Beating a ranked fighter doesn’t always produce a one-for-one replacement in the rankings, but with Ponzinibbio currently stationed at No. 14, it would make sense for Pereira to move into that position — or perhaps a little higher — should he push his winning streak to five this weekend in Las Vegas.
And if he does, don’t be surprised if you see him fighting someone else with a number next to their name in the late summer or early fall.
Chidi Njokuani (21-7 MMA, 1-0 UFC) was a familiar face to hardcore fans when he turned up on Season 5 of Dana White's Contender Series, as the younger brother of former WEC and UFC competitor Anthony Njokuani had competed in a number of established, respected organizations and fought a solid slate of competition throughout the first 25 fights of his career.
Despite taking a horrific low blow in his Contender Series matchup with Mario Souza, Njokuani still managed to secure a finish and a contract, putting the Brazilian away early in the third round. Five months later, he turned up in the octagon for his promotional debut opposite Marc-Andre Barriault and promptly put a halt to the French-Canadian’s two-fight winning streak by dropping him and stopping him in 16 seconds.
This weekend, Njokuani returns aiming to push his winning streak to four in a clash with fellow DWCS grad (Class of '19) Dusko Todorovic, who enters off a first-round finish of his own.
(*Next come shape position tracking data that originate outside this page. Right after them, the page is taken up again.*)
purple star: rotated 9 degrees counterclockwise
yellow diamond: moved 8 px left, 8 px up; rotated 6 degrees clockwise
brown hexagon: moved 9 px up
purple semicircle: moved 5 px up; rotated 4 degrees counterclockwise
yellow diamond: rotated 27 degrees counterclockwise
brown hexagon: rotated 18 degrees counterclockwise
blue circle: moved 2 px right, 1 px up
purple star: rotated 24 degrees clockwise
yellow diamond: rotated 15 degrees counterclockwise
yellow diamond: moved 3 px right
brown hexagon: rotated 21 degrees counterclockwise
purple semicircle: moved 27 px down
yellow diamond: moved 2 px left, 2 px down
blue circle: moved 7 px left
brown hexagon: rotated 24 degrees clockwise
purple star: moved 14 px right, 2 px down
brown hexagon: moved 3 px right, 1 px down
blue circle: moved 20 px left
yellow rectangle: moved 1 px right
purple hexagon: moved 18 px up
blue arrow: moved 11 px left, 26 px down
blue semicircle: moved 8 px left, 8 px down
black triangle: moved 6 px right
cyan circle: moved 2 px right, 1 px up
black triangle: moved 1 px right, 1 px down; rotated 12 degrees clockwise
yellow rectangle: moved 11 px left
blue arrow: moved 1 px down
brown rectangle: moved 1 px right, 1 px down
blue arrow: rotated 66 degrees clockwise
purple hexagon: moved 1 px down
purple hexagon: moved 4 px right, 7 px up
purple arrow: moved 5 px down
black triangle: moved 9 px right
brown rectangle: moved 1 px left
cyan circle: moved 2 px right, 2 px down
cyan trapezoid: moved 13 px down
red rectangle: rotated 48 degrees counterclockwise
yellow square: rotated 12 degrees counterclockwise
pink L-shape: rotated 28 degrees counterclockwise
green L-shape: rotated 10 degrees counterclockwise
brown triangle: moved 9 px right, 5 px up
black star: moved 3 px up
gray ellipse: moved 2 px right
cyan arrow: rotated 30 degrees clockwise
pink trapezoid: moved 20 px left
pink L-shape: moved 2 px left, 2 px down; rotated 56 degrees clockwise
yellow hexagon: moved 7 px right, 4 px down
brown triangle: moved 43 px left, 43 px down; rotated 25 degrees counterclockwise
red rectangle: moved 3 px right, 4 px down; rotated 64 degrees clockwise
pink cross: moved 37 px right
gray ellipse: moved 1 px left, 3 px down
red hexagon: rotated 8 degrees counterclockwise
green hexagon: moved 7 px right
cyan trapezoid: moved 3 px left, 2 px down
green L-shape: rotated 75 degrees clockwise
The 33-year-old Njokuani was already an intriguing addition to the middleweight ranks prior to his debut win in February but cranked the intrigue up a couple notches by getting Barriault out of there in a hurry. He has excellent size for the division and clean, technical striking with obvious power. Plus, he’s been in there with some real quality opposition, including holding victories over current UFC fighters Andre Fialho and Max Griffin.
Todorovic is a powerful Serbian prospect that has struggled to find consistency inside the UFC cage, winning his debut before losing consecutive contests and then rebounding with a first-round stoppage win over Maki Pitolo last time out.
While a win over Todorovic isn’t necessarily going to vault Njokuani into the rankings, this is a chance for the veteran to add another win to his resume, make another statement, and take another step forward. There are greater opportunities for advancement in the 185-pound weight class than in many others, so consecutive wins – and especially consecutive impact finishes – would put him on the radar for a potential date with a ranked competitor in his third appearance of the year.
Running his winning streak to nine with a second-round submission win over Nasrudin Nasrudinov earned Jailton Almeida 15-2 MMA, 1-0 UFC) passage onto the UFC roster, and a first-round mauling of Danilo Marques in February made him an automatic name to track going forward in the light heavyweight division.
This weekend, the 30-year-old Brazilian returns looking to build on his freshman performance, but it’s not the matchup many would be expecting. Originally slated to face veteran Maxim Grishin, Almeida will instead bump up to heavyweight to face off with Parker Porter after Grishin was forced to withdraw.
This is a chance for Almeida to make a huge statement and rocket to relevancy. Porter arrives in Las Vegas on a three-fight winning streak, with his only loss in his last six outings coming against Chris Daukaus.
Almeida is a big, physical fighter on a 10-fight winning streak and brandishing a 15-2 record overall. He looked outstanding against Marques and feels like someone capable of making a quick climb, so putting forth a quality effort against Porter on Saturday would only further expedite his ascent.